Butter: Manresa’s butter is in a different league because of their sourcing. They purchase their milk and cream from a small farm in Watsonville that has special Vache Normande cows: a French breed associated with the Normandy dairy region. “We’ve used cream from the Vache Normande source for almost 7 years now,” says chef Kinch. Unfortunately they had apporximately a twelve month period where there was no milk or cream at all. “I am anticipating having cream once a week until the end of the year,” he explains. “We take it in stride. I’m grateful for the product and I understand the vagaries of artisanal productions.”
Chef Kinch describes the butter’s origins and notes that three to four years before he found this source, they were making butter from Holstein and Jersey cream and it made a very nice product but the Vache Normande was on such a different level it was truly great to find it.
When they have a steady supply of cream, they make their butter once a week.
Manresa adds either Jacobsen Fleur du Sel or, better yet, their own homemade salt made from water they gather in Monterey Bay. See Kinch’s book "Manresa: An Edible Reflection", for a salt sourcing how-to called Our Salt.
Chef Kinch now feels that there is no point in making their own butter unless they have the tremendous Vache Normande source. “When we don’t have the Normande cream we buy our butter from Sierra Nevada Cheese Company,” he says. There are a lot of European style butters out there, but chef Kinch likes the fact that Sierra Nevada Butter is California produced.
When asked about his butter making goals, chef Kinch says, “We add a fair amount of salt to our butter. We are trying to make a Breton (Brittany, France) style sweet butter, one that is not cultured. I like the richness and natural sweetness and the saltiness of a Breton style butter, as apposed to a Normandy style butter, that is just my personal preference.”
Chef Kinch lists recipes for Manresa's Our Butter and Nasturtium Butter in his book "Manresa: An Edible Reflection”.

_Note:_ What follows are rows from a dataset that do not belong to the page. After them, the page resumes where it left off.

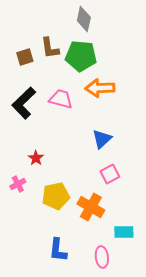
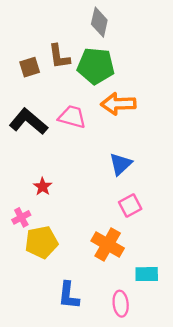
black L-shape: (24, 103) -> (28, 122), turned 84
yellow pentagon: (56, 196) -> (41, 242), moved

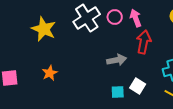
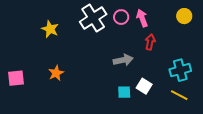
yellow star: (44, 29) -> (50, 29), size x0.7
red arrow: (144, 42) -> (150, 42), size x0.7

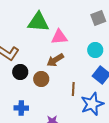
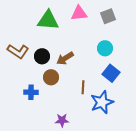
pink triangle: (59, 37) -> (79, 13), moved
black circle: (20, 72) -> (42, 56), moved
blue cross: (21, 108) -> (31, 92), moved

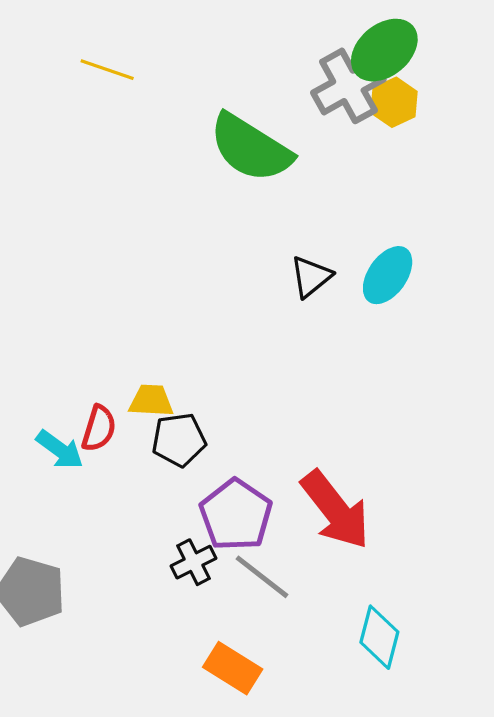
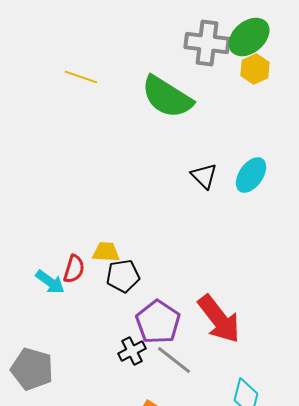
yellow line: (107, 70) -> (81, 77), moved
gray cross: (348, 86) -> (207, 43), moved, turned 36
black triangle: (311, 277) -> (204, 176), turned -36

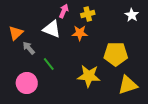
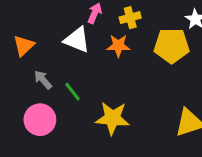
gray arrow: (29, 48) -> (43, 80), moved
yellow pentagon: (116, 54) -> (172, 46), moved
yellow star: (89, 76) -> (112, 118), moved

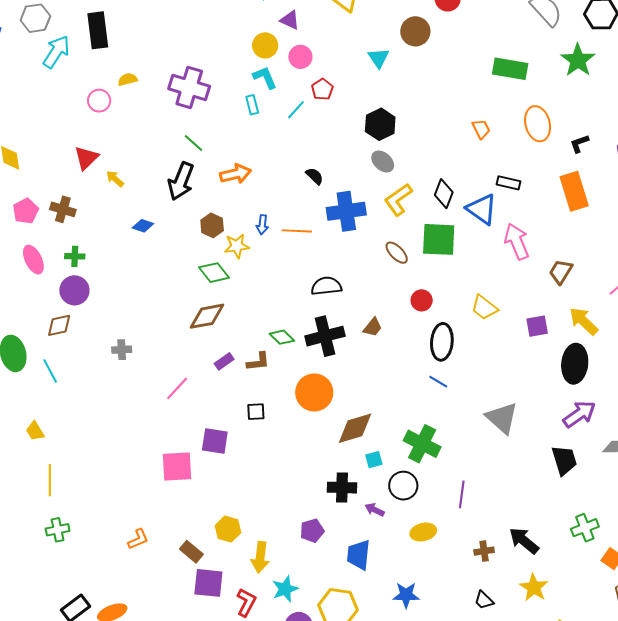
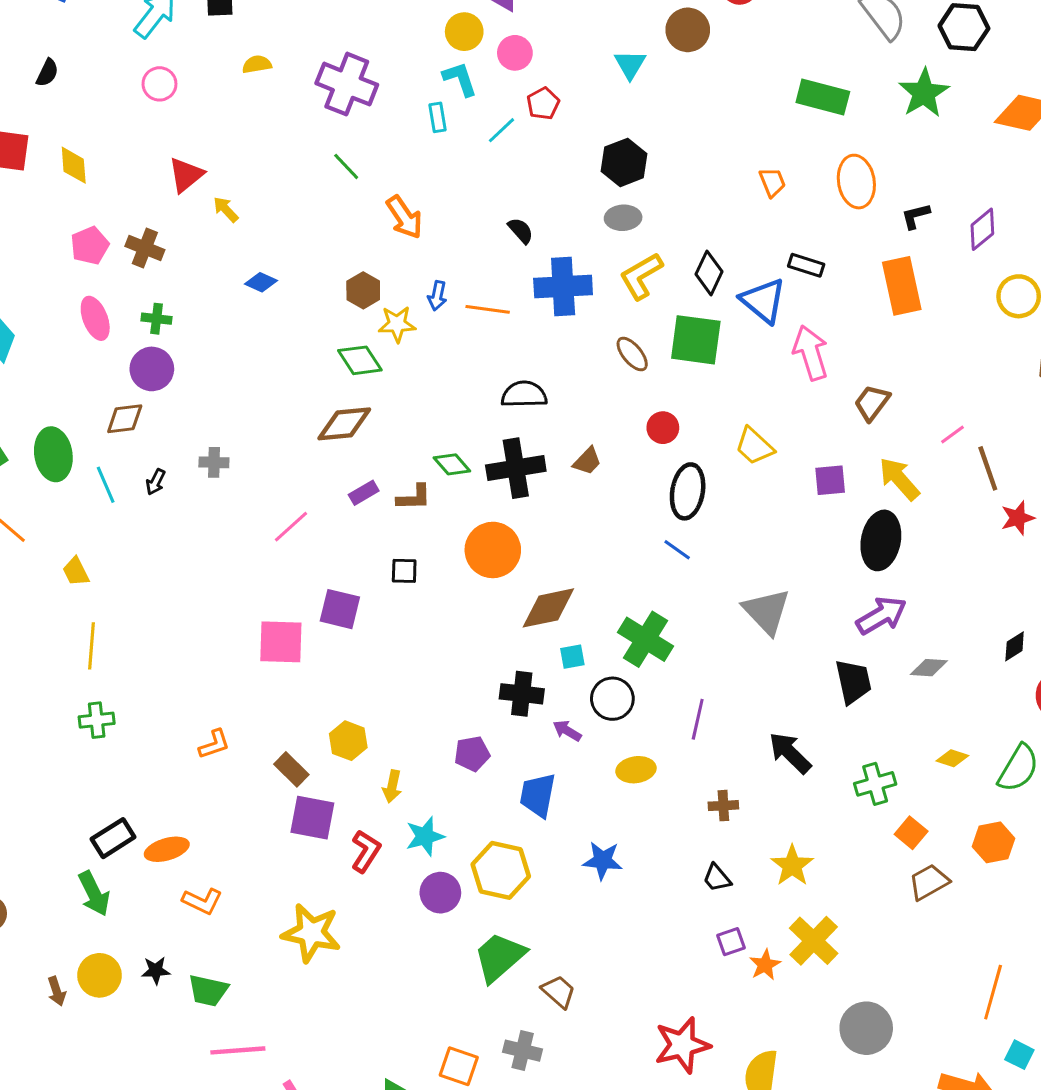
pink circle: (99, 101) -> (159, 84), moved
gray ellipse: (383, 162) -> (623, 218), turned -50
orange arrow: (236, 174) -> (404, 217), turned 64
black arrow: (181, 181) -> (156, 482), moved, size x0.5
black arrow: (524, 541) -> (790, 753), moved
yellow arrow: (260, 557) -> (392, 786), size x0.7

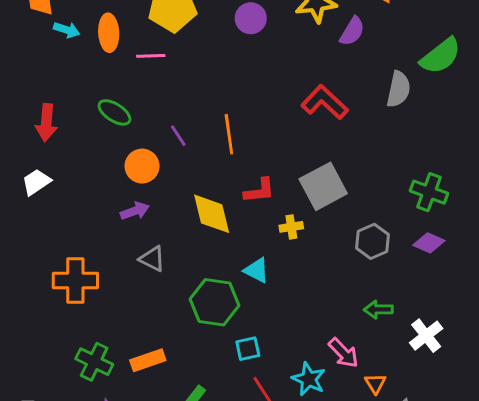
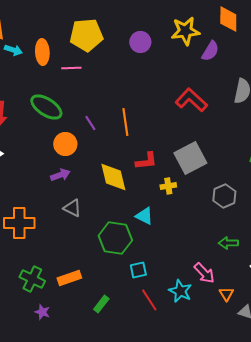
green ellipse: (114, 112) -> (46, 107), size x1.4

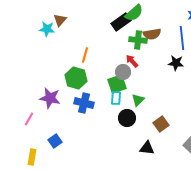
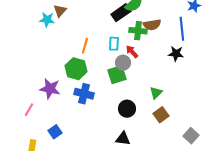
cyan rectangle: (116, 98) -> (114, 44), moved
green triangle: (138, 100) -> (156, 93), moved
black triangle: (147, 148) -> (123, 139), moved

Commentary: I asked chef Kinch what type of butter he eats when he is at home. He explained, “A friend of mine, as a gift, gave me a good supply of Trappist butter made in Hokkaido Japan. Which is really superb.” Trappist butter comes in vacuum-sealed cans. Hokkaido is known for it’s dairy region of Japan. Hokkaido is wild and isolated with lots of national parks and surrounded by the sea. “The quality is very, very high. It is something that I have in my fridge at home, other than that I usually take some homemade butter home from the restaurant,” admits chef Kinch.